Supreme Court Decision
The appellants, Karras and his company (EasyGrades LLC) (collectively, “Karras”), provide tutoring and educational services to university students. The respondents, Wizedemy Inc. and Wizedemy Corp. (collectively “Wize”), provide online education products and tutoring services. In 2019, Karras and Wize entered into an independent contractor agreement under which Karras agreed to provide exam preparation products to student clients of Wize. The agreement included a restrictive covenant, non-competition clause, stating in material part:
10.1 Non-Competition. … Prof therefore agrees that, during the term of this Agreement and for a period of twelve (12) months from the date of termination of this Agreement, however caused, Prof will not, for any reason, directly or indirectly, either as an individual or as a partner or as part of a joint venture, or as an employee, contractor, consultant or in any other capacity, be engaged or employed in any education services business that offers any products or services that are directly competitive with, and available to students at the same institutions as any Wize products or services that Prof worked on while with Wize, unless prior written permission to such activity is given by Wize.

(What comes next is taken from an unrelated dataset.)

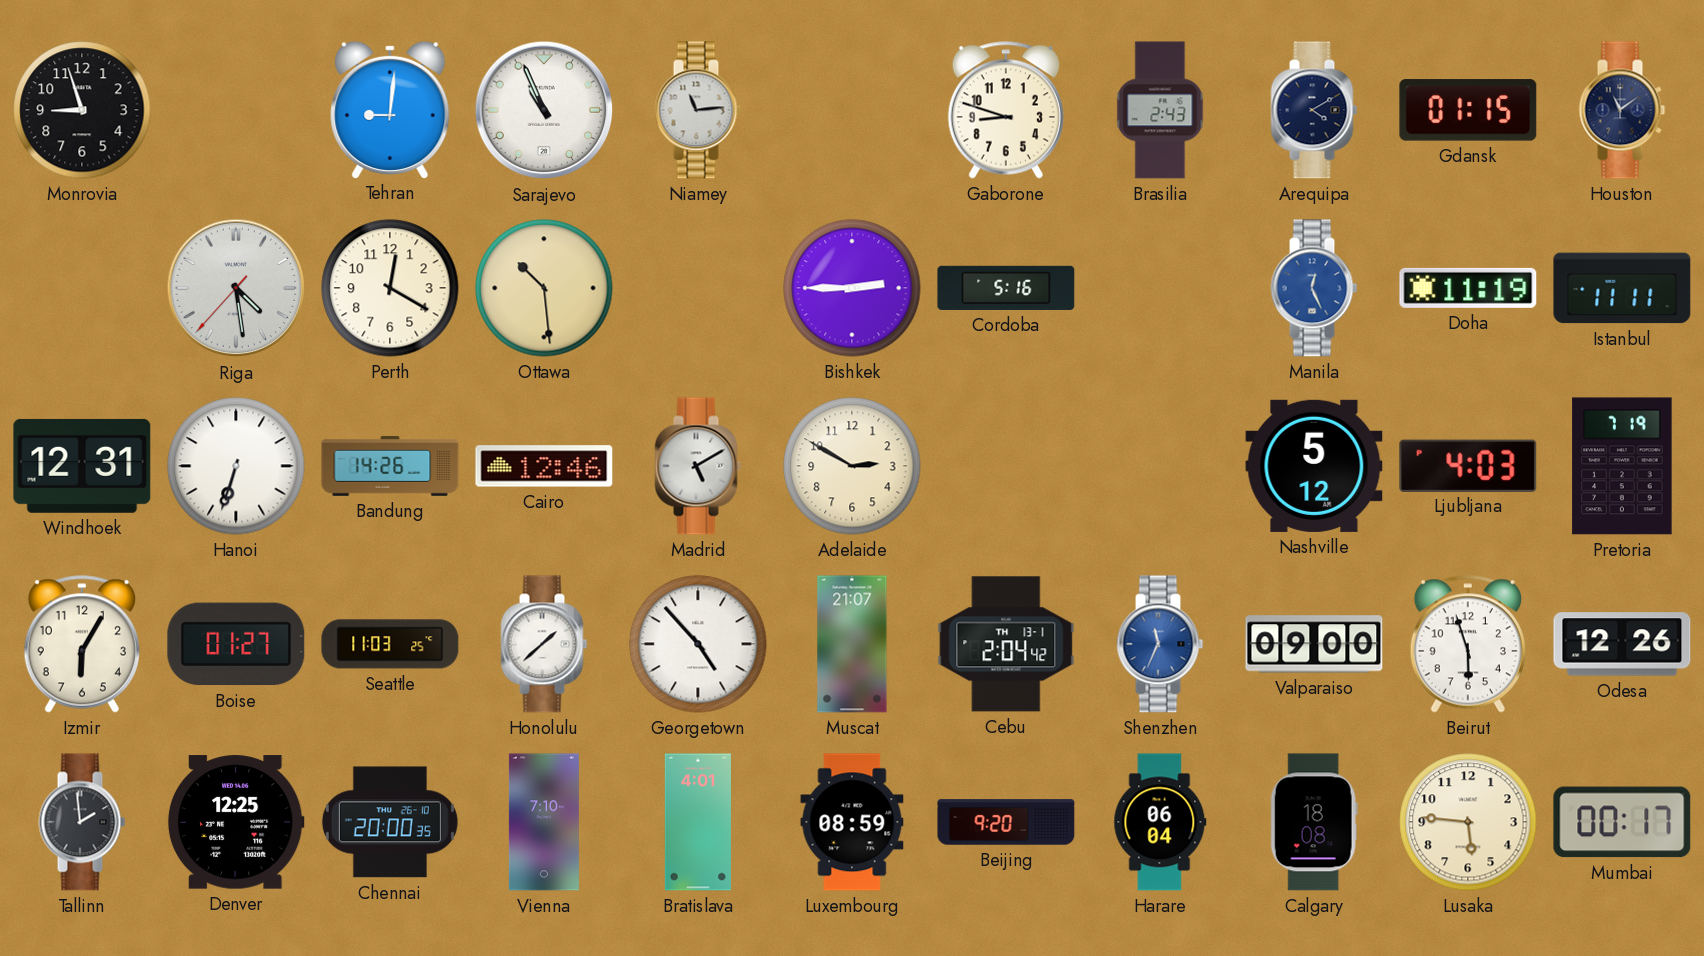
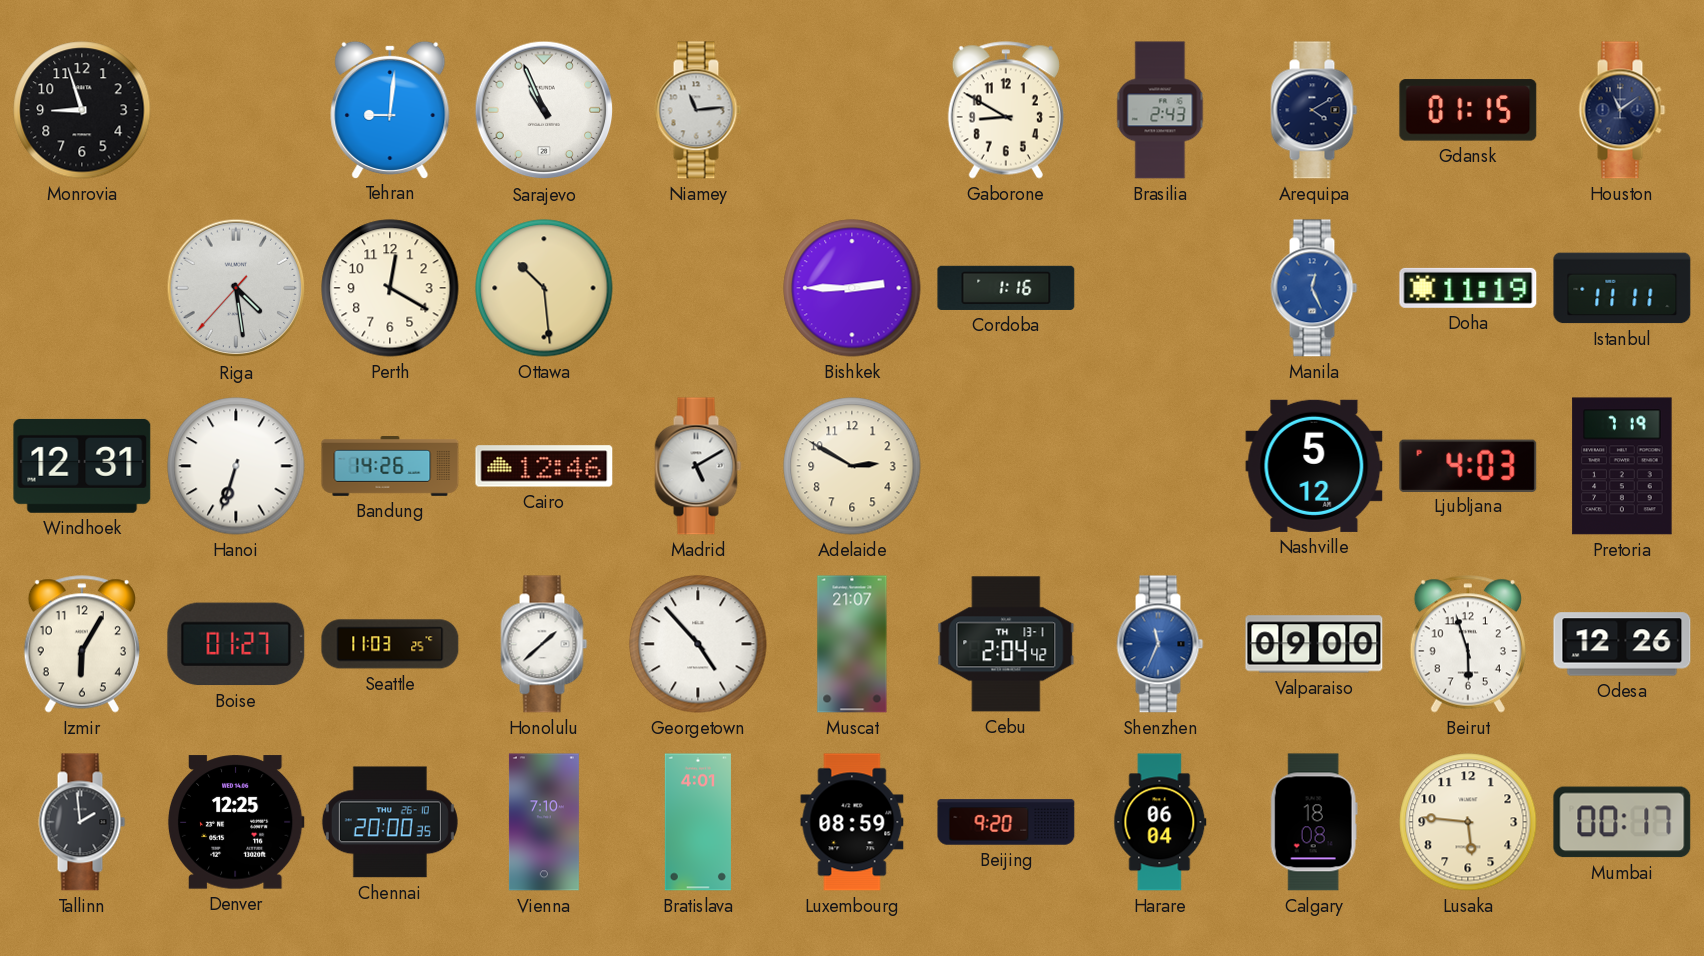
Gaborone: 8:48 -> 8:50
Cordoba: 5:16 -> 1:16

In March 2024, Wize terminated its agreement with Karras and commenced an action against Karras. Wize alleged that Karras had sold products in direct competition with Wize products, used its confidential information, directed clients to his own online community server, and advertised services unaffiliated with Wize. Among other relief, Wize applied for an interlocutory injunction enforcing the non-competition clause. In response, Karras argued that the non-competition clause was ambiguous, overbroad, and that Wize had failed to establish a strong prima facie case that the non-competition clause was enforceable.
The application judge found the non-competition clause was not overbroad or ambiguous in terms of its geographical reach, duration, and prohibited activities. The judge noted that while the clause was difficult to interpret, it was still capable of interpretation. The judge held the clause was restricted to products and services that directly competed with Wize’s products or services and available to students at the same institutions. The judge was also satisfied Wize demonstrated irreparable harm if the injunction was denied. The judge found the balance of convenience weighted in favored of granting the injunction.
The judge granted an interlocutory injunction that, “the defendants are enjoined and restrained, for a period of 12 months ending March 3, 2025, from engaging in any education services business at Concordia and UBC.”
Court of Appeal Decision
Karras appealed the interlocutory injunction order to the BC Court of Appeal.
Karras took issue with how the application judge applied each element of the test for an injunction. The Court of Appeal rejected these arguments.
Karras also argued the judge erred in granting an order that differs substantively from the order sought by Wize and from the wording of the non-competition clause. The Court of Appeal accepted this argument. The Court of Appeal varied the wording of the injunction order to state the following:
“The defendants are enjoined and restrained for a period of 12 months ending March 3, 2025 from engaging in any education services business that offers any products or services that are directly competitive with, and available to, students at Concordia University and the University of British Columbia, unless prior written permission to such activity is given by the plaintiffs.”
In summary, the Court of Appeal upheld the interlocutory injunction order but allowed the appeal only to the limited extent of varying the wording of the order.
Key Takeaways
This case is an example of how restrictive covenants, and non-competition clauses specifically, can be enforceable in some circumstances and can support an application for an interim or interlocutory injunction. This case is also an example of a non-competition clause in the context of an independent contractor agreement, rather than an employment agreement. The wording of a non-competition clause should be carefully constructed with the assistance of legal counsel if an employer wants to maximize their chances of enforcing the clause later.
Important Notice: The information contained in this Article is intended for general information purposes only and does not create a lawyer-client relationship. It is not intended as legal advice from Harper Grey LLP or the individual author(s), nor intended as a substitute for legal advice on any specific subject matter. Detailed legal counsel should be sought prior to undertaking any legal matter. The information contained in this Article is current to the last update and may change. Last Update: September 9, 2024.